第77章 梅雨は紫陽花
目的地に向かっている
車内でも…気になってる様子で。
巴はあの後あそこに残して来た、
2人の事を何度も話題にしていて。
LINEを気にしてる感じで
自分のスマートフォンをチェックしていたけど。
まぁ…ふたりで居るんだから
LINEは…返って来ないだろうけど。
『LINEが来てないって事は
まだ一緒にいるって事ですよ?巴さん』
「たっ…確かに…、えっとあそこって
何時まで…ロープウエイ動いてるの?」
『えっと確か、20時過ぎ位ですよ?
だからそろそろ…あの2人も
上から降りて来てる頃でしょうけど?』
ロープウエイの営業は20時15分までで
もう…その時間を過ぎてたんだけど。
『真っ暗でしょうけど、
最悪歩いても降りて来れますよ?』
「昼間ならそんなデートも
健康的でいいかも知れないけど…」
私達が…新神戸駅の近くの駐車場から
明石舞子藩台場跡に着いた頃には
時刻は20時30分を回っていて。
明石海峡大橋を…誰にも邪魔されずに
ふたりでしばらく…ライトアップされた
明石海峡大橋を眺める。
この近くには明石海峡大橋を
眺められるスポットには
舞子公園とか大蔵海岸とか
アジュール舞子とかがあるから。
そっちの方がカップルで
橋を眺めるのに雰囲気がいいし
ここから見ようと言う人は居ないから
静かに2人だけで楽しめる。
『さて…、そろそろ…帰りましょうか?』
「うん、そうだね。
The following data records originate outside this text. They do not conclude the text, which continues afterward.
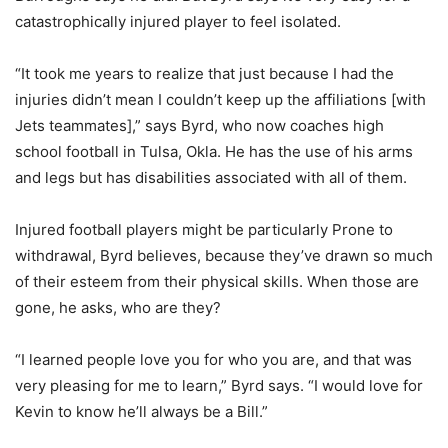
catastrophically injured player to feel isolated.
“It took me years to realize that just because I had the
injuries didn’t mean I couldn’t keep up the affiliations [with
Jets teammates],” says Byrd, who now coaches high
school football in Tulsa, Okla. He has the use of his arms
and legs but has disabilities associated with all of them.
Injured football players might be particularly Prone to
withdrawal, Byrd believes, because they’ve drawn so much
of their esteem from their physical skills. When those are
gone, he asks, who are they?
“I learned people love you for who you are, and that was
very pleasing for me to learn,” Byrd says. “I would love for
Kevin to know he’ll always be a Bill.”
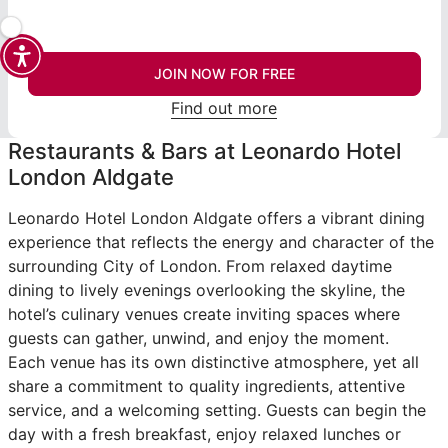
JOIN NOW FOR FREE
Find out more
Restaurants & Bars at Leonardo Hotel
London Aldgate
Leonardo Hotel London Aldgate offers a vibrant dining
experience that reflects the energy and character of the
surrounding City of London. From relaxed daytime
dining to lively evenings overlooking the skyline, the
hotel’s culinary venues create inviting spaces where
guests can gather, unwind, and enjoy the moment.
Each venue has its own distinctive atmosphere, yet all
share a commitment to quality ingredients, attentive
service, and a welcoming setting. Guests can begin the
day with a fresh breakfast, enjoy relaxed lunches or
まだ
ふたりから何にも報告もないし…
帰ろうか?港斗君…」
その場から離れて車に戻って、
自分達が同棲している
明石のテラスハウスに戻って来る。
お湯張りをしながら、何時もの様に
コーヒーを用意して彼の所に持って行くと
彼が特注のカウチソファの上で
スマートフォンを弄っていて。
その顔が緩んでる感じだったので。
「あ、もしかしてっ…報告あったの?」
『ええ、ありましたよ…。
今度の休みに一緒に
布引ハーブ園にデートに行くって
そんな話になってるみたいです』
一緒にデートと聞いて
今までみたいなお出掛けじゃなくて
恋人同士のデートだって分かったんだけど。
自分のスマートフォンのLINEを見ると
葵ちゃんからお礼のスタンプが届いていて。
2人はあの後、上手く行ったみたいだった。